Q - Le concret pour le justiciable, pour le citoyen... mais vous n'avez pas envie de punir un peu plus les sénateurs, qui bloquent dans certains cas ?
– « Je n'ai pas à punir les sénateurs. C'est une assemblée parlementaire, elle a son opinion. Il y a manifestement au Sénat des sénateurs qui sont favorables à la réforme et qui ont envie, en effet, d'approuver la réforme voulue par le Président de la République et par le Premier ministre. Et puis, il y en a d'autres qui pensent que même si le Président de la République a donné son accord, ils n'ont pas, eux, à approuver cette réforme, dans la majorité sénatoriale. Alors, voilà l'origine des tiraillements. »
Q - L'an dernier, votre budget était bon, avec une augmentation de 4 %. L. Jospin est en train d'arbitrer la répartition des crédits pour 1999, est-ce que le prochain budget justice sera plus ou moins 4 % en 1999 ?

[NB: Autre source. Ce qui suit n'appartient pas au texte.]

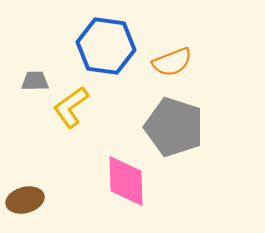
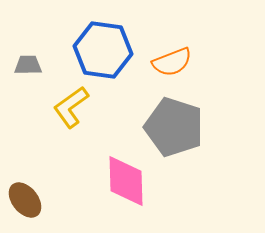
blue hexagon: moved 3 px left, 4 px down
gray trapezoid: moved 7 px left, 16 px up
brown ellipse: rotated 66 degrees clockwise
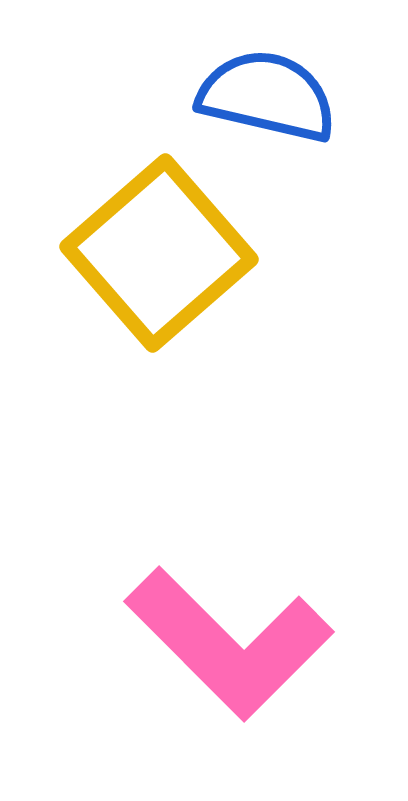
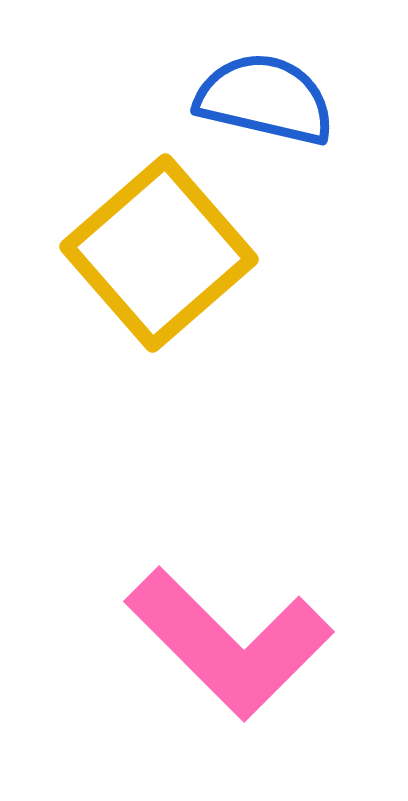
blue semicircle: moved 2 px left, 3 px down
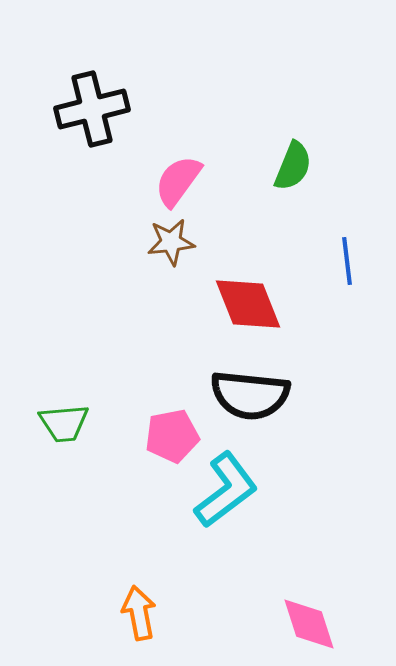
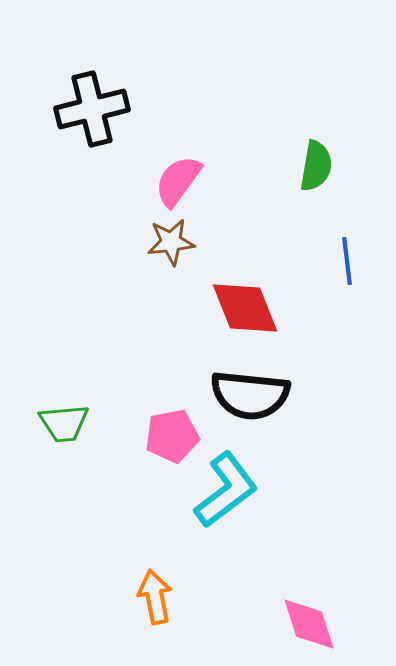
green semicircle: moved 23 px right; rotated 12 degrees counterclockwise
red diamond: moved 3 px left, 4 px down
orange arrow: moved 16 px right, 16 px up
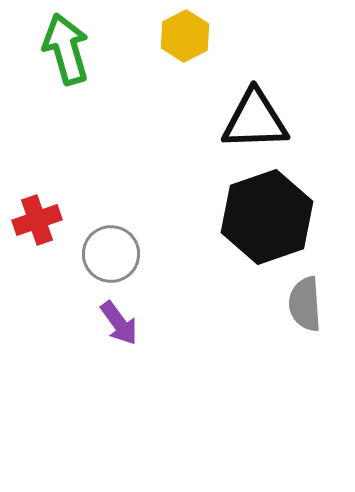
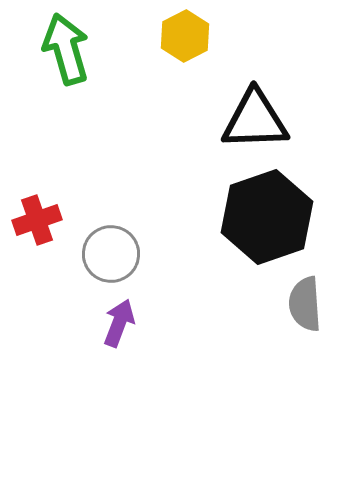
purple arrow: rotated 123 degrees counterclockwise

– « Il sera meilleur que celui de l'année dernière. »
Q - C'est-à-dire plus de 4 % ?
– « Il sera meilleur et sur tous les secteurs du ministère. C'est-à-dire aussi bien les services judiciaires, c'est-à-dire le fonctionnement des tribunaux, que l'administration pénitentiaire ou la protection judiciaire de la jeunesse, qui est chargée de lutter contre la délinquance des jeunes et de protéger les jeunes en danger. »

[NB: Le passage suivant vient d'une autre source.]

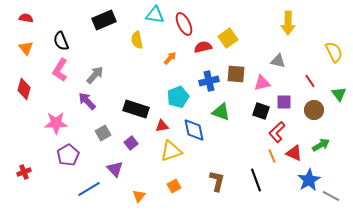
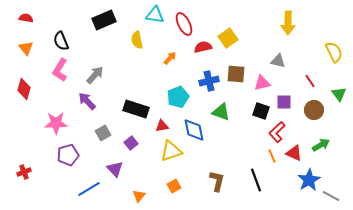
purple pentagon at (68, 155): rotated 15 degrees clockwise
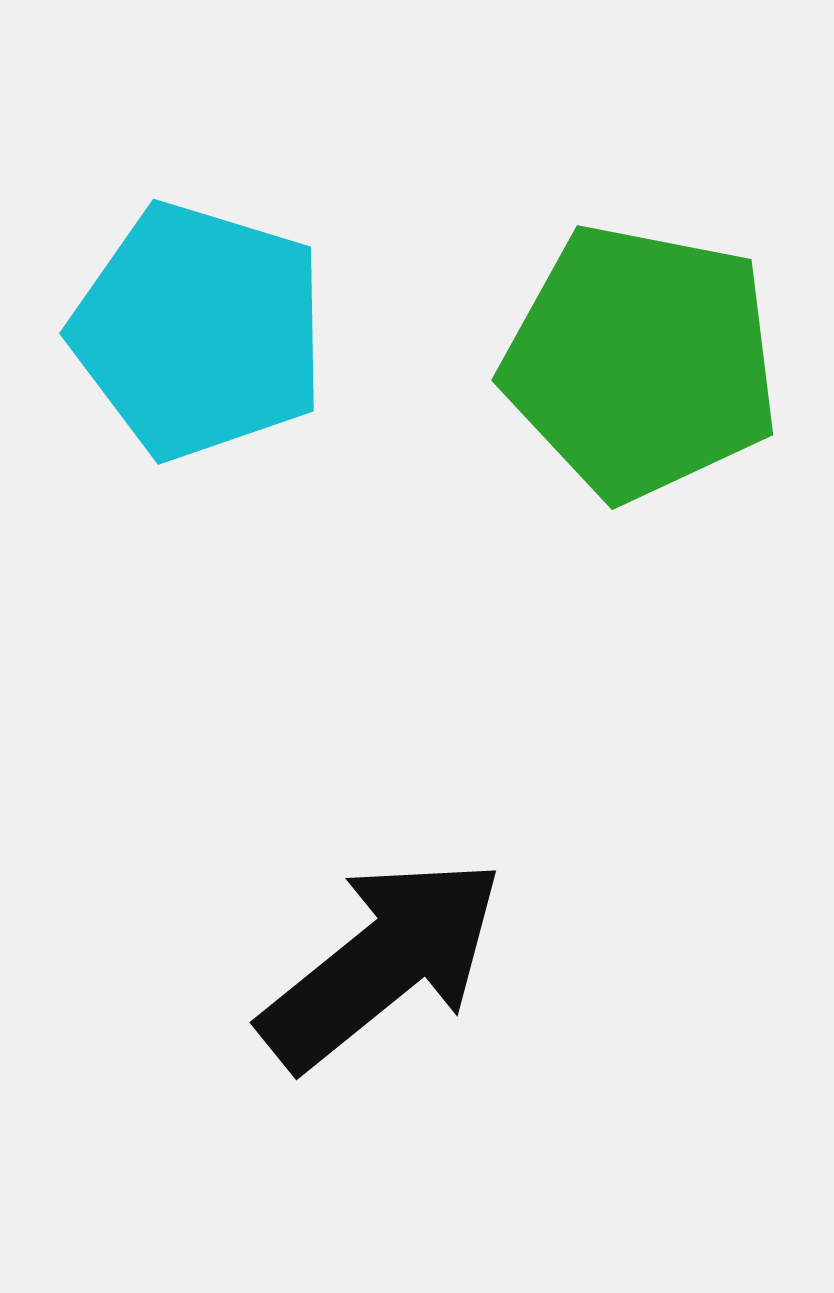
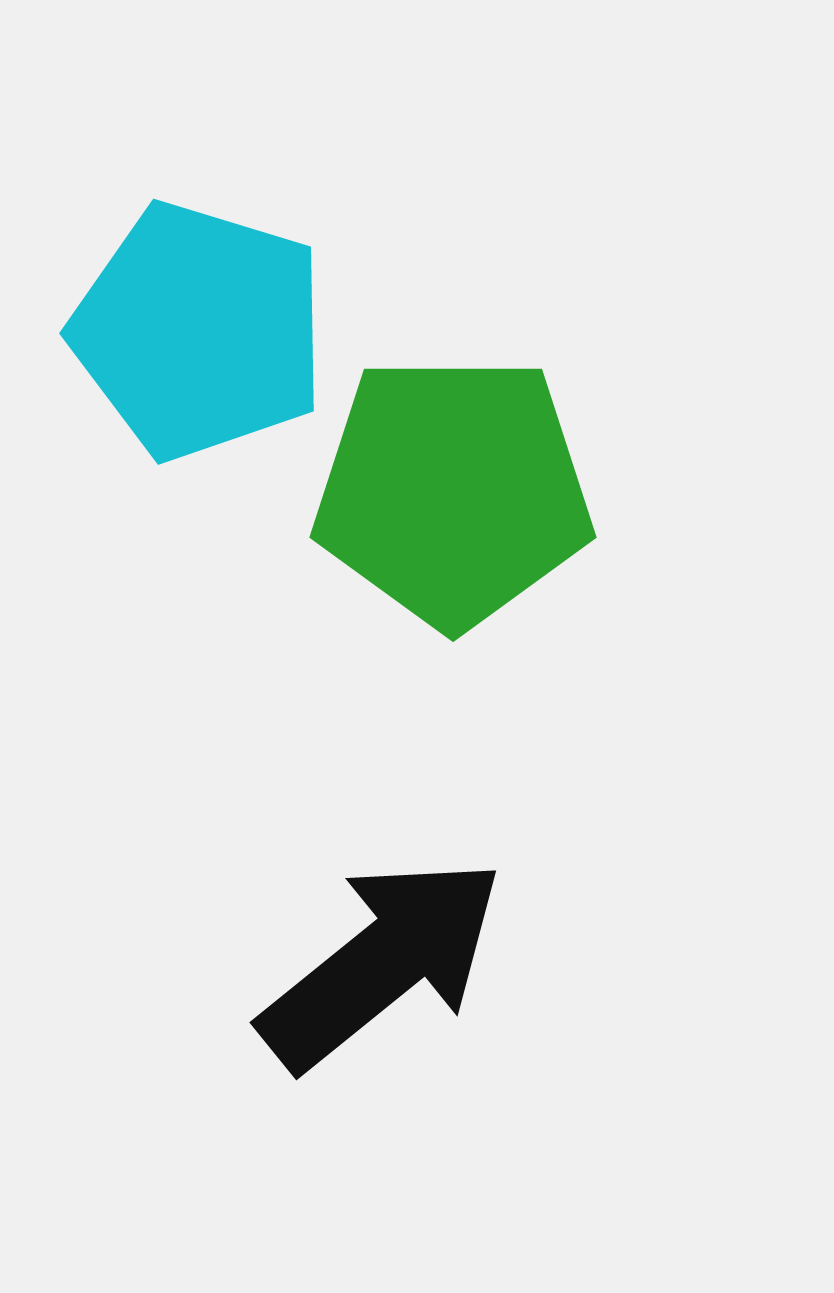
green pentagon: moved 188 px left, 129 px down; rotated 11 degrees counterclockwise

Q - Vous avez crée les procureurs du Mondial, qui sont en train de juger sur place et vite. Face aux hooligans, cela marche. Est-ce que cette méthode est transposable à d'autres secteurs ?
– « Non seulement elle est transposable, mais j'estime que c'est exemplaire de la réforme de la justice. Qu'est-ce qui s'est passé ? J'ai réuni les procureurs, je leur ai dit : voilà les directives générales que le Gouvernement vous donne, après, c'est votre responsabilité de prendre les décisions individuelles. Ils ont été extraordinairement efficaces, vous l'avez vu. Nous avons là les deux caractéristiques principales de ma réforme : l'indépendance des procureurs, mais dans le cadre de directives générales données par le Gouvernement et deuxièmement, la transparence. Je publie tous les jours les chiffres à la fois des interpellations et des mesures qui sont prises par la justice, et d'autre part, j'ai informé le Parlement de cette instruction que j'ai envoyée début mars aux procureurs. »
Q - A quoi vous pourriez l'appliquer encore ?
– « Nous l'avons déjà appliquée au conflit des routiers, aux agressions commises par certains agriculteurs contre des camions espagnols ou italiens, et nous appliquerons cela chaque fois que nous avons des difficultés. Instruction générale : c'est exemplaire de la nouvelle politique pénale du Gouvernement. Le Gouvernement a à dire les résultats qu'il souhaite, les orientations générales, ensuite c'est la responsabilité des magistrats que de prendre des décisions individuelles. »
Q - H. Clinton vient de confier qu'elle espère l'élection d'une femme comme Présidente des Etats-Unis au 21e siècle. En France, cela sera au 22e siècle ?
– « Cela pourrait bien se produire avant. »
Q - Vous êtes candidate ?
– « Non, non. Mais je pense qu'on verra cela. »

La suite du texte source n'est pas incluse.